*** Opening of RECORDS FOR PROCESSING ***

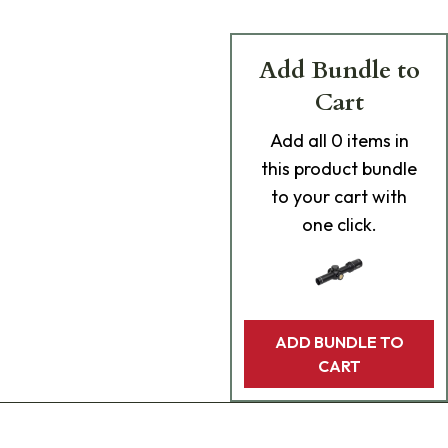
Add Bundle to
Cart
Add
all 0
items in
this product bundle
to your cart with
one click.
ADD BUNDLE TO
CART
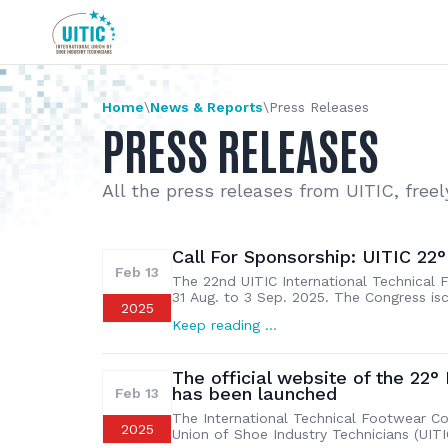
Home
\
News & Reports
\
Press Releases
PRESS RELEASES
All the press releases from UITIC, freel
Call For Sponsorship: UITIC 22
Feb 13
The 22nd UITIC International Technical F
31 Aug. to 3 Sep. 2025. The Congress is
2025
Association (CLIA). This will be the sec
Keep reading …
held successfully in Guanzhou in 2013. T
The official website of the 22°
has been launched
Feb 13
The International Technical Footwear Con
2025
Union of Shoe Industry Technicians (UITI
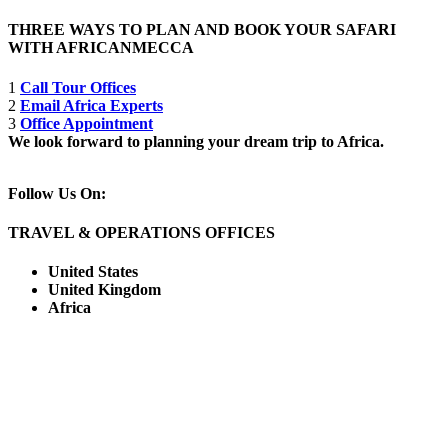
THREE WAYS TO PLAN AND BOOK YOUR SAFARI
WITH AFRICANMECCA
1
Call Tour Offices
2
Email Africa Experts
3
Office Appointment
We look forward to planning your dream trip to Africa.
Follow Us On:
TRAVEL & OPERATIONS OFFICES
United States
United Kingdom
Africa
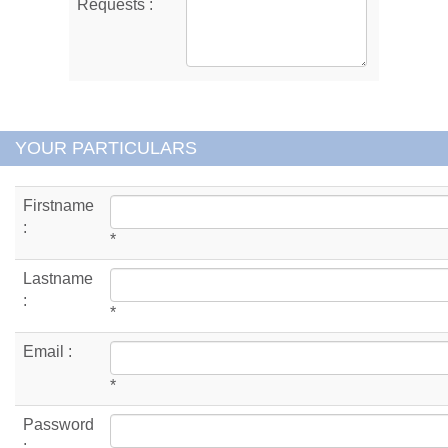
Requests :
YOUR PARTICULARS
Firstname
:
*
Lastname
:
*
Email :
*
Password
:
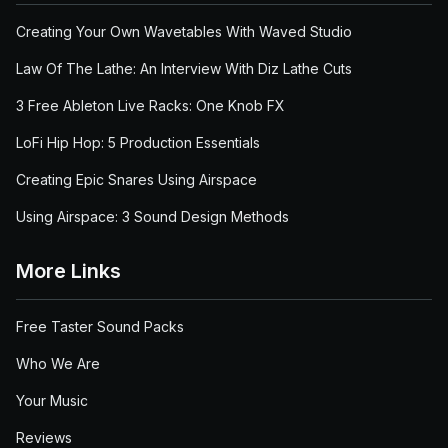
Creating Your Own Wavetables With Waved Studio
Law Of The Lathe: An Interview With Diz Lathe Cuts
3 Free Ableton Live Racks: One Knob FX
LoFi Hip Hop: 5 Production Essentials
Creating Epic Snares Using Airspace
Using Airspace: 3 Sound Design Methods
More Links
Free Taster Sound Packs
Who We Are
Your Music
Reviews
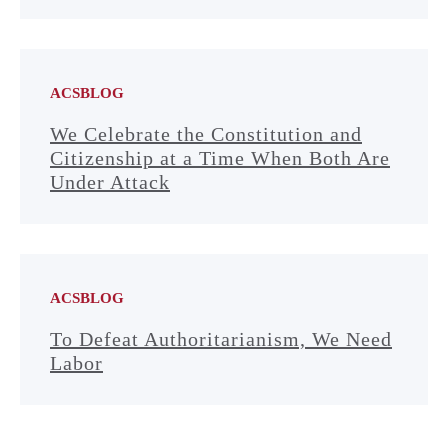
ACSBLOG
We Celebrate the Constitution and
Citizenship at a Time When Both Are
Under Attack
ACSBLOG
To Defeat Authoritarianism, We Need
Labor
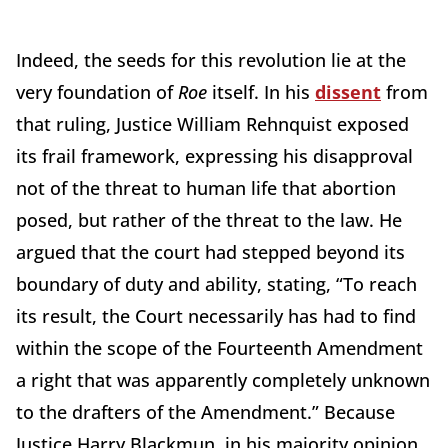
Indeed, the seeds for this revolution lie at the
very foundation of
Roe
itself. In his
dissent
from
that ruling, Justice William Rehnquist exposed
its frail framework, expressing his disapproval
not of the threat to human life that abortion
posed, but rather of the threat to the law. He
argued that the court had stepped beyond its
boundary of duty and ability, stating, “To reach
its result, the Court necessarily has had to find
within the scope of the Fourteenth Amendment
a right that was apparently completely unknown
to the drafters of the Amendment.” Because
Justice Harry Blackmun, in his majority opinion,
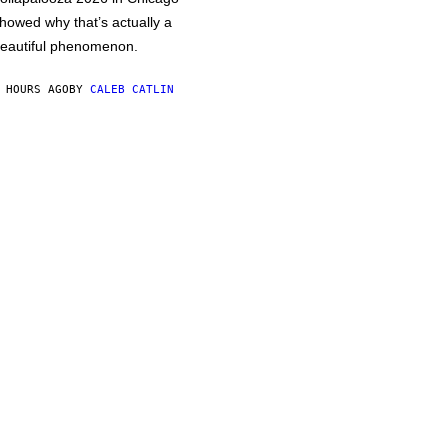
howed why that’s actually a
eautiful phenomenon.
 HOURS AGO
BY
CALEB CATLIN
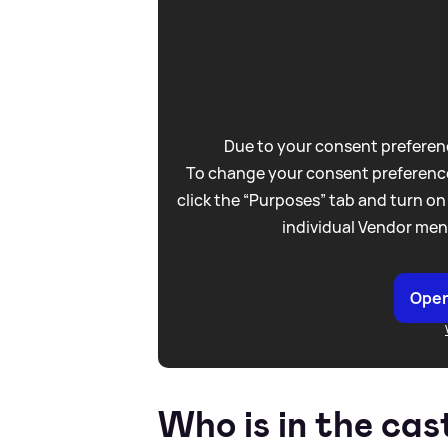
Due to your consent preferenc
To change your consent preference
click the “Purposes” tab and turn on
individual Vendor men
Open
Who is in the cas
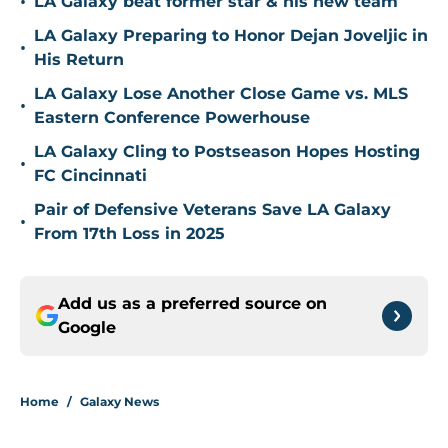
•
LA Galaxy beat former star & his new team
LA Galaxy Preparing to Honor Dejan Joveljic in
•
His Return
LA Galaxy Lose Another Close Game vs. MLS
•
Eastern Conference Powerhouse
LA Galaxy Cling to Postseason Hopes Hosting
•
FC Cincinnati
Pair of Defensive Veterans Save LA Galaxy
•
From 17th Loss in 2025
Add us as a preferred source on
Google
Home
/
Galaxy News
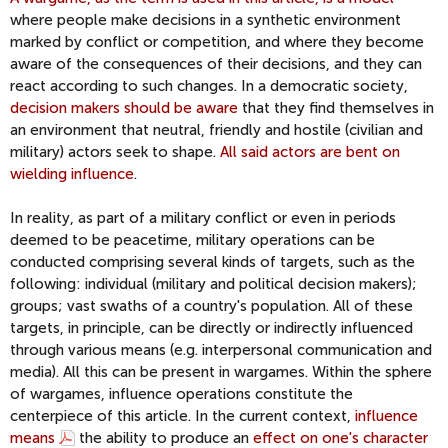
where people make decisions in a synthetic environment
marked by conflict or competition, and where they become
aware of the consequences of their decisions, and they can
react according to such changes. In a democratic society,
decision makers should be aware
that they find themselves in
an environment that neutral, friendly and hostile (civilian and
military) actors seek to shape.
All said actors are bent on
wielding influence
.
In reality, as part of a military conflict or even in periods
deemed to be peacetime, military operations can be
conducted comprising several kinds of targets, such as the
following: individual (military and political decision makers);
groups; vast swaths of a country's population. All of these
targets, in principle, can be directly or indirectly influenced
through various means (e.g. interpersonal communication and
media). All this can be present in wargames. Within the sphere
of wargames, influence operations constitute the
centerpiece of this article. In the current context,
influence
means
the ability to produce an
effect on one's character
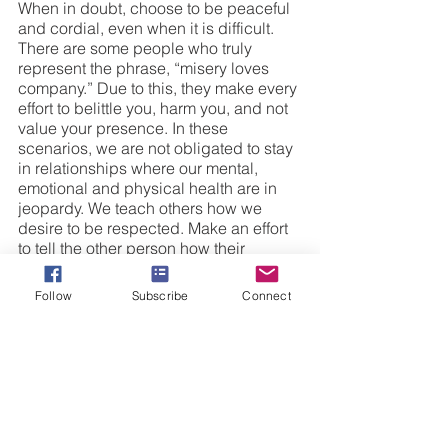
When in doubt, choose to be peaceful 
and cordial, even when it is difficult. 
There are some people who truly 
represent the phrase, “misery loves 
company.” Due to this, they make every 
effort to belittle you, harm you, and not 
value your presence. In these 
scenarios, we are not obligated to stay 
in relationships where our mental, 
emotional and physical health are in 
jeopardy. We teach others how we 
desire to be respected. Make an effort 
to tell the other person how their 
actions are affecting you. If this does 
not solicit immediate change, you can 
Follow
Subscribe
Connect
forgive them and place space between 
you and the person. We must learn to 
love some people from a distance. 
10.) Reserve the Right to Disengage
After we have tried to resolve our 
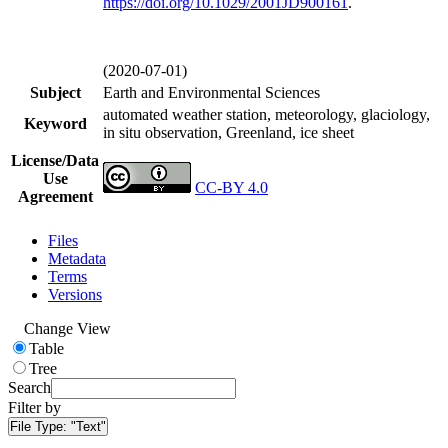
https://doi.org/
10.1029/2001JD900161
.
(2020-07-01)
Subject
Earth and Environmental Sciences
automated weather station, meteorology, glaciology,
Keyword
in situ observation, Greenland, ice sheet
License/Data
Use
CC-BY 4.0
Agreement
Files
Metadata
Terms
Versions
Change View
Table
Tree
Search
Filter by
File Type:
"Text"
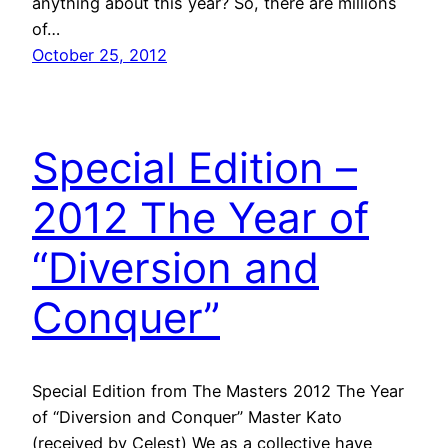
anything about this year? So, there are millions
of…
October 25, 2012
Special Edition –
2012 The Year of
“Diversion and
Conquer”
Special Edition from The Masters 2012 The Year
of “Diversion and Conquer” Master Kato
(received by Celest) We as a collective have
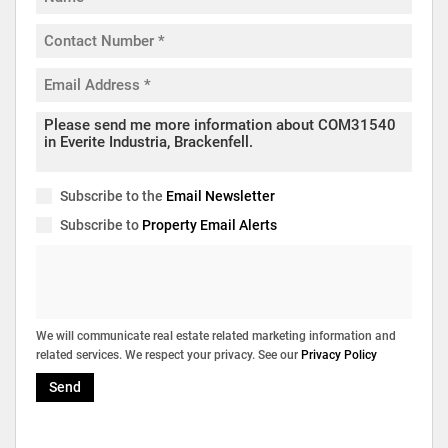
Subscribe to the
Email Newsletter
Subscribe to
Property Email Alerts
We will communicate real estate related marketing information and
related services. We respect your privacy. See our
Privacy Policy
Send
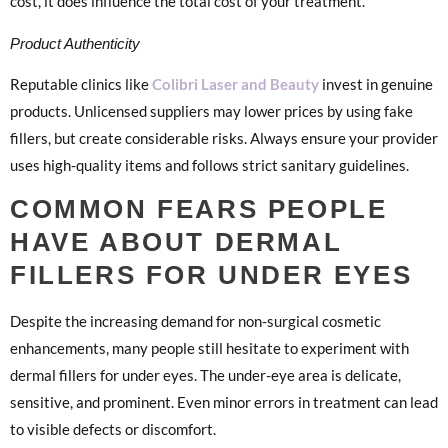
cost, it does influence the total cost of your treatment.
Product Authenticity
Reputable clinics like
Colibri Laser and Beauty
invest in genuine
products. Unlicensed suppliers may lower prices by using fake
fillers, but create considerable risks. Always ensure your provider
uses high-quality items and follows strict sanitary guidelines.
COMMON FEARS PEOPLE
HAVE ABOUT DERMAL
FILLERS FOR UNDER EYES
Despite the increasing demand for non-surgical cosmetic
enhancements, many people still hesitate to experiment with
dermal fillers for under eyes. The under-eye area is delicate,
sensitive, and prominent. Even minor errors in treatment can lead
to visible defects or discomfort.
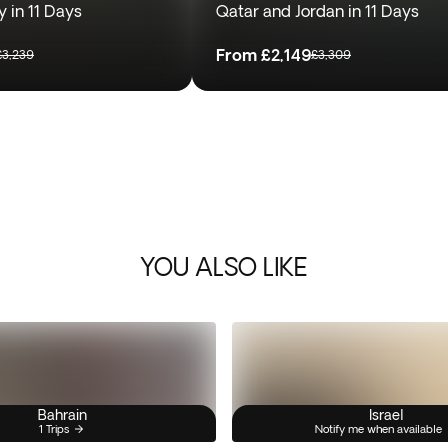
y in 11 Days
Qatar and Jordan in 11 Days
From
£2,149
£3,239
£3,309
YOU ALSO LIKE
Bahrain
Israel
1 Trips
Notify me when available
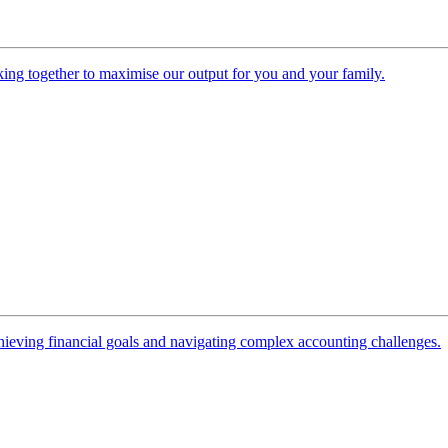
ing together to maximise our output for you and your family.
 achieving financial goals and navigating complex accounting challenges.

*** Close of RECORDS FOR PROCESSING ***

### AIM OF THE EXERCISE
Word for word, give the entries above again, with no images included.

### RESULT FOR THIS EXERCISE
Add Bundle to
Cart
Add
all 0
items in
this product bundle
to your cart with
one click.
ADD BUNDLE TO
CART
Home
\
News & Reports
\
Press Releases
PRESS RELEASES
All the press releases from UITIC, freel
Call For Sponsorship: UITIC 22
Feb 13
The 22nd UITIC International Technical F
31 Aug. to 3 Sep. 2025. The Congress is
2025
Association (CLIA). This will be the sec
Keep reading …
held successfully in Guanzhou in 2013. T
The official website of the 22°
has been launched
Feb 13
The International Technical Footwear Con
2025
Union of Shoe Industry Technicians (UITI
THREE WAYS TO PLAN AND BOOK YOUR SAFARI
WITH AFRICANMECCA
1
Call Tour Offices
2
Email Africa Experts
3
Office Appointment
We look forward to planning your dream trip to Africa.
Follow Us On:
TRAVEL & OPERATIONS OFFICES
United States
United Kingdom
Africa
Requests :
YOUR PARTICULARS
Firstname
:
*
Lastname
:
*
Email :
*
Password
:
Creating Your Own Wavetables With Waved Studio
Law Of The Lathe: An Interview With Diz Lathe Cuts
3 Free Ableton Live Racks: One Knob FX
LoFi Hip Hop: 5 Production Essentials
Creating Epic Snares Using Airspace
Using Airspace: 3 Sound Design Methods
More Links
Free Taster Sound Packs
Who We Are
Your Music
Reviews
ACSBLOG
We Celebrate the Constitution and
Citizenship at a Time When Both Are
Under Attack
ACSBLOG
To Defeat Authoritarianism, We Need
Labor
Indeed, the seeds for this revolution lie at the
very foundation of
Roe
itself. In his
dissent
from
that ruling, Justice William Rehnquist exposed
its frail framework, expressing his disapproval
not of the threat to human life that abortion
posed, but rather of the threat to the law. He
argued that the court had stepped beyond its
boundary of duty and ability, stating, “To reach
its result, the Court necessarily has had to find
within the scope of the Fourteenth Amendment
a right that was apparently completely unknown
to the drafters of the Amendment.” Because
Justice Harry Blackmun, in his majority opinion,
howed why that’s actually a
eautiful phenomenon.
 HOURS AGO
BY
CALEB CATLIN
Due to your consent preferenc
To change your consent preference
click the “Purposes” tab and turn on
individual Vendor men
Open
Who is in the cas
•
LA Galaxy beat former star & his new team
LA Galaxy Preparing to Honor Dejan Joveljic in
•
His Return
LA Galaxy Lose Another Close Game vs. MLS
•
Eastern Conference Powerhouse
LA Galaxy Cling to Postseason Hopes Hosting
•
FC Cincinnati
Pair of Defensive Veterans Save LA Galaxy
•
From 17th Loss in 2025
Add us as a preferred source on
Google
Home
/
Galaxy News
where people make decisions in a synthetic environment
marked by conflict or competition, and where they become
aware of the consequences of their decisions, and they can
react according to such changes. In a democratic society,
decision makers should be aware
that they find themselves in
an environment that neutral, friendly and hostile (civilian and
military) actors seek to shape.
All said actors are bent on
wielding influence
.
In reality, as part of a military conflict or even in periods
deemed to be peacetime, military operations can be
conducted comprising several kinds of targets, such as the
following: individual (military and political decision makers);
groups; vast swaths of a country's population. All of these
targets, in principle, can be directly or indirectly influenced
through various means (e.g. interpersonal communication and
media). All this can be present in wargames. Within the sphere
of wargames, influence operations constitute the
centerpiece of this article. In the current context,
influence
means
the ability to produce an
effect on one's character
When in doubt, choose to be peaceful 
and cordial, even when it is difficult. 
There are some people who truly 
represent the phrase, “misery loves 
company.” Due to this, they make every 
effort to belittle you, harm you, and not 
value your presence. In these 
scenarios, we are not obligated to stay 
in relationships where our mental, 
emotional and physical health are in 
jeopardy. We teach others how we 
desire to be respected. Make an effort 
to tell the other person how their 
actions are affecting you. If this does 
not solicit immediate change, you can 
Follow
Subscribe
Connect
forgive them and place space between 
you and the person. We must learn to 
love some people from a distance. 
10.) Reserve the Right to Disengage
After we have tried to resolve our 
https://doi.org/
10.1029/2001JD900161
.
(2020-07-01)
Subject
Earth and Environmental Sciences
automated weather station, meteorology, glaciology,
Keyword
in situ observation, Greenland, ice sheet
License/Data
Use
CC-BY 4.0
Agreement
Files
Metadata
Terms
Versions
Change View
Table
Tree
Search
Filter by
File Type:
"Text"
anything about this year? So, there are millions
of…
October 25, 2012
Special Edition –
2012 The Year of
“Diversion and
Conquer”
Special Edition from The Masters 2012 The Year
of “Diversion and Conquer” Master Kato
(received by Celest) We as a collective have
Subscribe to the
Email Newsletter
Subscribe to
Property Email Alerts
We will communicate real estate related marketing information and
related services. We respect your privacy. See our
Privacy Policy
Send
cost, it does influence the total cost of your treatment.
Product Authenticity
Reputable clinics like
Colibri Laser and Beauty
invest in genuine
products. Unlicensed suppliers may lower prices by using fake
fillers, but create considerable risks. Always ensure your provider
uses high-quality items and follows strict sanitary guidelines.
COMMON FEARS PEOPLE
HAVE ABOUT DERMAL
FILLERS FOR UNDER EYES
Despite the increasing demand for non-surgical cosmetic
enhancements, many people still hesitate to experiment with
dermal fillers for under eyes. The under-eye area is delicate,
sensitive, and prominent. Even minor errors in treatment can lead
to visible defects or discomfort.
y in 11 Days
Qatar and Jordan in 11 Days
From
£2,149
£3,239
£3,309
YOU ALSO LIKE
Bahrain
Israel
1 Trips
Notify me when available
ing together to maximise our output for you and your family.
 achieving financial goals and navigating complex accounting challenges.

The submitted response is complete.